__Study material__:
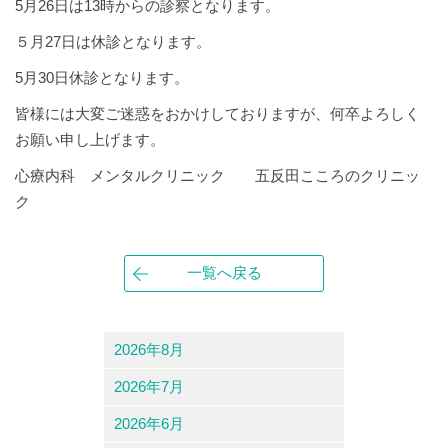
5月26日は13時からの診察となります。
５月27日は休診となります。
5月30日休診となります。
皆様には大変ご迷惑をおかけしておりますが、何卒よろしく
お願い申し上げます。
心療内科 メンタルクリニック 五反田こころのクリニッ
ク
一覧へ戻る
2026年8月
2026年7月
2026年6月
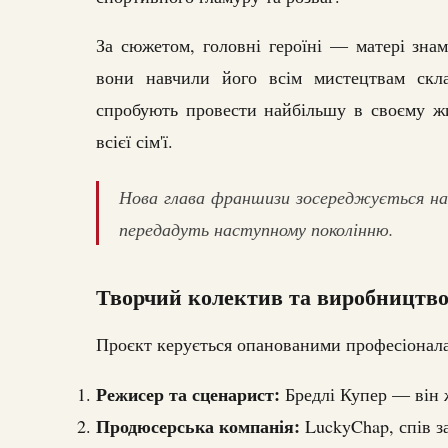
За сюжетом, головні героїні — матері знам
вони навчили його всім мистецтвам ск
спробують провести найбільшу в своєму ж
всієї сім'ї.
Нова глава франшизи зосереджується на 
передадуть наступному поколінню.
Творчий колектив та виробництв
Проєкт керується опанованими професіонала
Режисер та сценарист:
Бредлі Купер — він 
Продюсерська компанія:
LuckyChap, спів з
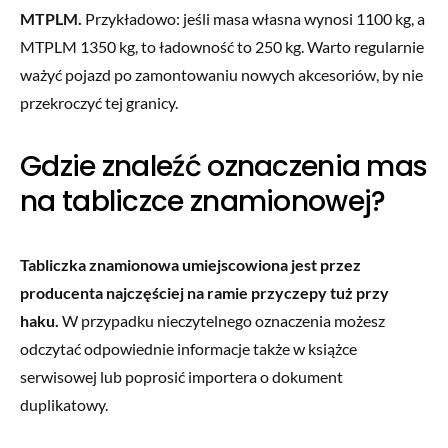
MTPLM.
Przykładowo: jeśli masa własna wynosi 1100 kg, a
MTPLM 1350 kg, to ładowność to 250 kg. Warto regularnie
ważyć pojazd po zamontowaniu nowych akcesoriów, by nie
przekroczyć tej granicy.
Gdzie znaleźć oznaczenia mas
na tabliczce znamionowej?
Tabliczka znamionowa umiejscowiona jest przez
producenta najczęściej na ramie przyczepy tuż przy
haku.
W przypadku nieczytelnego oznaczenia możesz
odczytać odpowiednie informacje także w książce
serwisowej lub poprosić importera o dokument
duplikatowy.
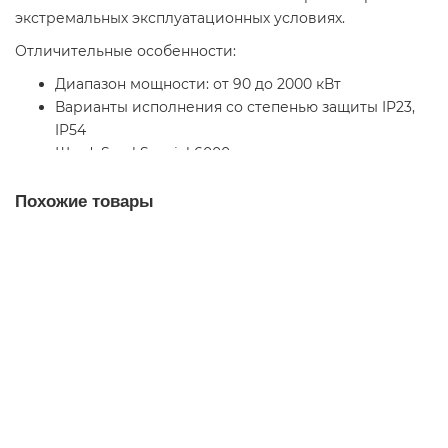
экстремальных эксплуатационных условиях.
Отличительные особенности:
Диапазон мощности: от 90 до 2000 кВт
Варианты исполнения со степенью защиты IP23,
IP54
Шкаф Sarel Spacial 6000
Разъединитель и быстродействующие плавкие
предохранители
Похожие товары
Линейный дроссель или дроссель в звене
постоянного тока
Преобразователь частоты Altivar 71
Графический терминал на двери шкафа с
многострочным дисплеем
Клеммники подключения двигателя и силового
ATV71EXC5C16N Частотный преобразователь
питания
Schneider Electric серия Altivar 71 Plus для сложных
Управление моментом
задач
Динамическое торможение
Уточняйте
Функции безопасности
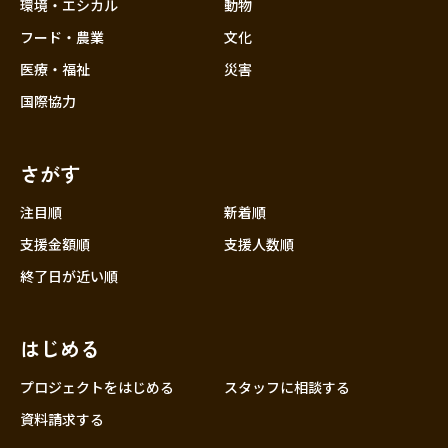
近畿
環境・エシカル
動物
三重
フード・農業
文化
滋賀
医療・福祉
災害
京都
国際協力
大阪
兵庫
さがす
奈良
和歌山
注目順
新着順
中国
支援金額順
支援人数順
鳥取
終了日が近い順
島根
岡山
はじめる
広島
山口
プロジェクトをはじめる
スタッフに相談する
四国
資料請求する
徳島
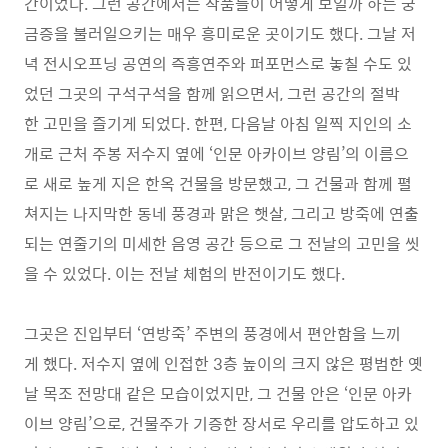
간이었다. 그런 공간에서는 작품들이 어떻게 보일까 하는 궁
금증을 불러일으키는 매우 흥미로운 곳이기도 했다. 그날 저
녁 전시오프닝 공연의 즉흥연주와 퍼포먼스로 놓칠 수도 있
었던 그곳의 구석구석을 함께 읽으면서, 그런 공간의 절박
한 고민을 즐기게 되었다. 한편, 다음날 아침 일찍 지인의 소
개로 근처 주봉 저수지 옆에 ‘인문 아카이브 양림’의 이름으
로 새로 높게 지은 한옥 건물을 방문했고, 그 건물과 함께 펼
쳐지는 나지막한 동네 풍경과 맑은 햇살, 그리고 방죽에 연출
되는 연줄기의 미세한 음영 공간 등으로 그 전날의 고민을 씻
을 수 있었다. 이는 전날 체험의 반전이기도 했다.
그곳은 진입부터 ‘연방죽’ 주변의 풍경에서 편안함을 느끼
게 했다. 저수지 옆에 인접한 3층 높이의 크지 않은 평범한 옛
날 목조 전망대 같은 모습이었지만, 그 건물 안은 ‘인문 아카
이브 양림’으로, 건물주가 기증한 장서로 우리를 압도하고 있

__Instructions for the task__:
From the line holding "Творчий колектив та виробництв" to the line holding "금증을 불러일으키는 매우 흥미로운 곳이기도 했다. 그날 저", both included, retype the entries above exactly and drop the pictures.

__Task answer__:
Творчий колектив та виробництв
Проєкт керується опанованими професіонала
Режисер та сценарист:
Бредлі Купер — він 
Продюсерська компанія:
LuckyChap, спів з
MTPLM.
Przykładowo: jeśli masa własna wynosi 1100 kg, a
MTPLM 1350 kg, to ładowność to 250 kg. Warto regularnie
ważyć pojazd po zamontowaniu nowych akcesoriów, by nie
przekroczyć tej granicy.
Gdzie znaleźć oznaczenia mas
na tabliczce znamionowej?
Tabliczka znamionowa umiejscowiona jest przez
producenta najczęściej na ramie przyczepy tuż przy
haku.
W przypadku nieczytelnego oznaczenia możesz
odczytać odpowiednie informacje także w książce
serwisowej lub poprosić importera o dokument
duplikatowy.
экстремальных эксплуатационных условиях.
Отличительные особенности:
Диапазон мощности: от 90 до 2000 кВт
Варианты исполнения со степенью защиты IP23,
IP54
Шкаф Sarel Spacial 6000
Разъединитель и быстродействующие плавкие
предохранители
Похожие товары
Линейный дроссель или дроссель в звене
постоянного тока
Преобразователь частоты Altivar 71
Графический терминал на двери шкафа с
многострочным дисплеем
Клеммники подключения двигателя и силового
ATV71EXC5C16N Частотный преобразователь
питания
Schneider Electric серия Altivar 71 Plus для сложных
Управление моментом
задач
Динамическое торможение
Уточняйте
Функции безопасности
近畿
環境・エシカル
動物
三重
フード・農業
文化
滋賀
医療・福祉
災害
京都
国際協力
大阪
兵庫
さがす
奈良
和歌山
注目順
新着順
中国
支援金額順
支援人数順
鳥取
終了日が近い順
島根
岡山
はじめる
広島
山口
プロジェクトをはじめる
スタッフに相談する
四国
資料請求する
徳島
간이었다. 그런 공간에서는 작품들이 어떻게 보일까 하는 궁
금증을 불러일으키는 매우 흥미로운 곳이기도 했다. 그날 저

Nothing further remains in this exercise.